Wizard’s Woe

Wizard's Woe

Wizard’s Woe
Merlyn’s Legacy Trilogy Book 1
by Marion Athorne & Osbert Norman-Walter


A magical fantasy for teens and adults.

A storyteller discovers that the world of the little people is as real as his own human world, and that it is possible to cross between the two.

304 pages

Product details

Writer and journalist August Autrey arrives in the village of Three Weirs to cover the story of the Forest of Weir, which the villagers have long believed to be the home of a wizard and a dangerous dragon. When he disappears leaving only his empty clothes draped over the seat of a chair, many believe he has paid the price for being too curious.

His landlady’s niece, Ann Singlewood, dreams that she meets the missing journalist living in the forest as a nine-inch-high elfin wizard. Two weeks later, however, August returns and spends three days furiously typing a long manuscript, which he addresses to Ann. The next morning he is found dead.

As Ann reads the manuscript she realises that the magical world she dreamed of is actually real and that August is in love with her. But if she is to join him there, it would mean giving up everything …

Customer reviews

Delightfully imagined and beautifully told.
Geoff Anderson

One of the greatest fantasy novels of the 20th century; up there with Tolkien but without the recognition. A criminally neglected novel.
Kim Johnson

Merlyn's Legacy trilogy - an appreciation

The first book, Wizard’s Woe, introduces the rules and traditions that govern life in fairy land that have seeped into local human consciousness as legends and “fairy stories” told to children. But one such storyteller discovers that the world of the little people is as real as his own human world, and that it is possible to cross between the two.But there’s a catch. At some point he has to choose. Our hero’s dilemma is that he can’t communicate with the woman he loves to find out if she is going to make the same choice.

The whole trilogy raises deeply spiritual and ecological questions. 

Spiritually, the world of the fairies and gnomes can be interpreted in this book as a kind of heaven, an Arcadian Paradise. This paradise is not a vaguely drawn heaven where anything goes because the inhabitants are immortal – which they are – but rather one that is governed by strict rules, the breaking of which can result in a “second death”.

So the story prompts readers to consider death and the possibility of an afterlife, without having to steep themselves in any of the world’s ancient religions.*

One of the problems we have in envisaging what heaven might be like is to imagine what the inhabitants do with all the time on their hands. Revelations’ suggestion that we might be kneeling before God’s throne singing hymns of praise forever doesn’t appeal to many people, nor does the popular myth of being a harp-playing angel.
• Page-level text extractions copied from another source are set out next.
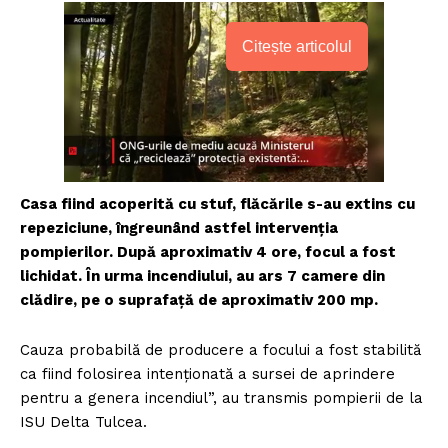
Citește articolul
Casa fiind acoperită cu stuf, flăcările s-au extins cu
repeziciune, îngreunând astfel intervenția
pompierilor. După aproximativ 4 ore, focul a fost
lichidat. În urma incendiului, au ars 7 camere din
clădire, pe o suprafață de aproximativ 200 mp.
Cauza probabilă de producere a focului a fost stabilită
ca fiind folosirea intenționată a sursei de aprindere
pentru a genera incendiul”, au transmis pompierii de la
ISU Delta Tulcea.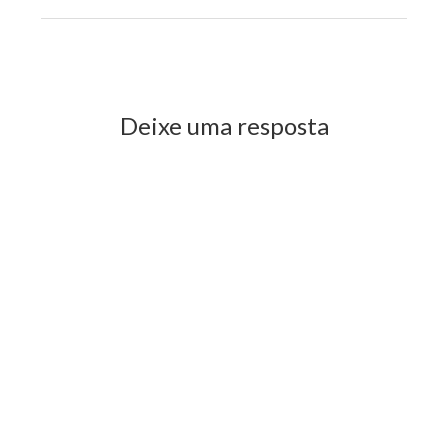
secretário de Desenvolvimento Social
Previous Post
Next Post
Deixe uma resposta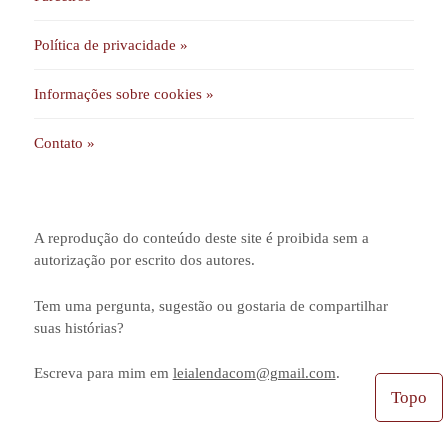
Política de privacidade »
Informações sobre cookies »
Contato »
A reprodução do conteúdo deste site é proibida sem a
autorização por escrito dos autores.
Tem uma pergunta, sugestão ou gostaria de compartilhar
suas histórias?
Escreva para mim em
leialendacom@gmail.com
.
Topo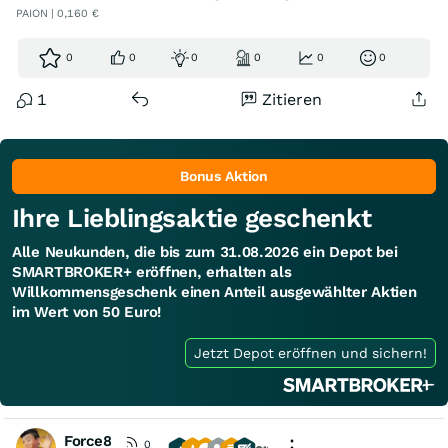
PAION | 0,160 €
0
0
0
0
0
0
1
Zitieren
Bonus Aktion
Ihre Lieblingsaktie geschenkt
Alle Neukunden, die bis zum 31.08.2026 ein Depot bei
SMARTBROKER+ eröffnen, erhalten als
Willkommensgeschenk einen Anteil ausgewählter Aktien
im Wert von 50 Euro!
Jetzt Depot eröffnen und sichern!
Force8
0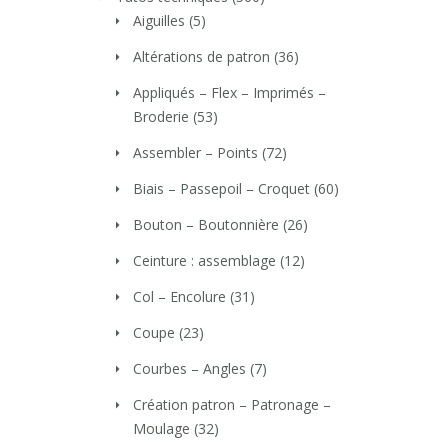
Aiguilles
(5)
Altérations de patron
(36)
Appliqués – Flex – Imprimés –
Broderie
(53)
Assembler – Points
(72)
Biais – Passepoil – Croquet
(60)
Bouton – Boutonnière
(26)
Ceinture : assemblage
(12)
Col – Encolure
(31)
Coupe
(23)
Courbes – Angles
(7)
Création patron – Patronage –
Moulage
(32)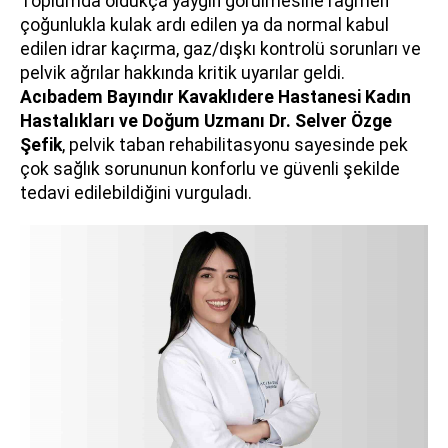
Toplumda oldukça yaygın görülmesine rağmen
çoğunlukla kulak ardı edilen ya da normal kabul
edilen idrar kaçırma, gaz/dışkı kontrolü sorunları ve
pelvik ağrılar hakkında kritik uyarılar geldi.
Acıbadem Bayındır Kavaklıdere Hastanesi Kadın
Hastalıkları ve Doğum Uzmanı
Dr. Selver Özge
Şefik
, pelvik taban rehabilitasyonu sayesinde pek
çok sağlık sorununun konforlu ve güvenli şekilde
tedavi edilebildiğini vurguladı.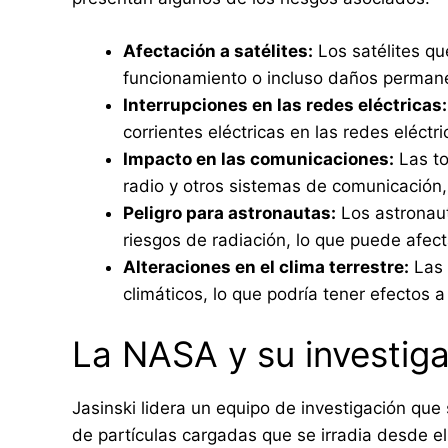
Afectación a satélites:
Los satélites qu
funcionamiento o incluso daños permane
Interrupciones en las redes eléctricas:
corrientes eléctricas en las redes eléct
Impacto en las comunicaciones:
Las to
radio y otros sistemas de comunicación,
Peligro para astronautas:
Los astronau
riesgos de radiación, lo que puede afect
Alteraciones en el clima terrestre:
Las 
climáticos, lo que podría tener efectos a
La NASA y su investiga
Jasinski lidera un equipo de investigación que s
de partículas cargadas que se irradia desde el 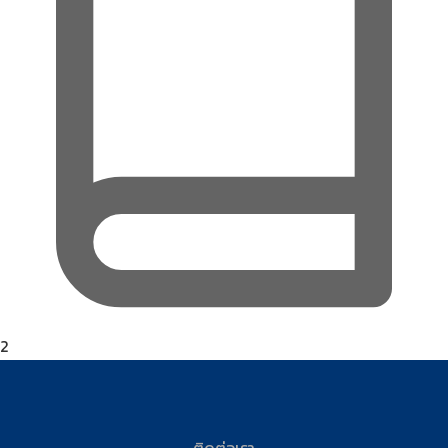
2
ติดต่อเรา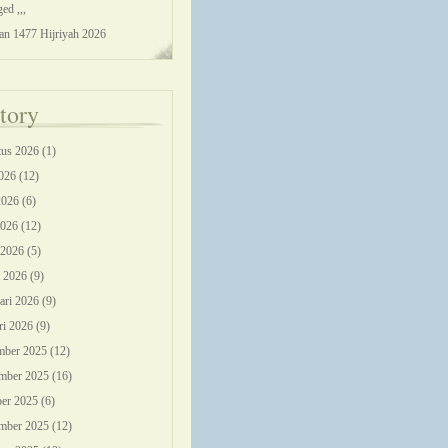
ed ,,,
an 1477 Hijriyah 2026
tory
us 2026
(1)
2026
(12)
2026
(6)
2026
(12)
 2026
(5)
 2026
(9)
ari 2026
(9)
ri 2026
(9)
mber 2025
(12)
mber 2025
(16)
er 2025
(6)
mber 2025
(12)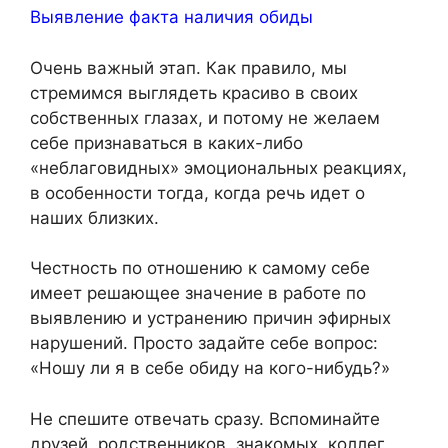
Выявление факта наличия обиды
Очень важный этап. Как правило, мы
стремимся выглядеть красиво в своих
собственных глазах, и потому не желаем
себе признаваться в каких-либо
«неблаговидных» эмоциональных реакциях,
в особенности тогда, когда речь идет о
наших близких.
Честность по отношению к самому себе
имеет решающее значение в работе по
выявлению и устранению причин эфирных
нарушений. Просто задайте себе вопрос:
«Ношу ли я в себе обиду на кого-нибудь?»
Не спешите отвечать сразу. Вспоминайте
друзей, родственников, знакомых, коллег,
The authors of Wizard’s Woe have an intriguing answer to this quandary which, again, may not appeal to all readers, though it gets full marks for sheer audacity!

Ecologically, the reader is prompted to consider the risk we take when we destroy our natural environment for commercial gain, since we may unwittingly be destroying the habitats of creatures we know nothing about. Indeed, it is certain that we are doing exactly that when we destroy the rainforests, for example, which harbour countless undiscovered species, and disrupt the harmony of the planet. Wizard’s Woe is a parable of this risk and therefore speaks to a current burning issue.
Geoff Anderson, author of The Legend of Aranrhod

About the authors

Osbert Norman-Walter, writer, playwright, journalist, and astrological consultant “Seginus” of the News of the World (1937-39) conceived Wizard’s Woe in his twenties around 90 years ago, but could find no publisher. On his death in 1974, his daughter, Marion Athorne, inherited an unfinished trilogy.

Married with three children, ten grandchildren and one great grandchild, Marion eventually found the necessary time to commit to working on a manuscript that comprised more than a million words. She enrolled with the Writers Bureau early in 2004, and studied the new writing techniques. The result? The publication of two articles and a win in a short story competition. This gave her the confidence to author the revised, edited, and abridged version of a now complete trilogy that is Merlyn’s Legacy. She sincerely hopes that Book One, Wizard’s Woe, will achieve the wider readership that her father’s inspiration deserved.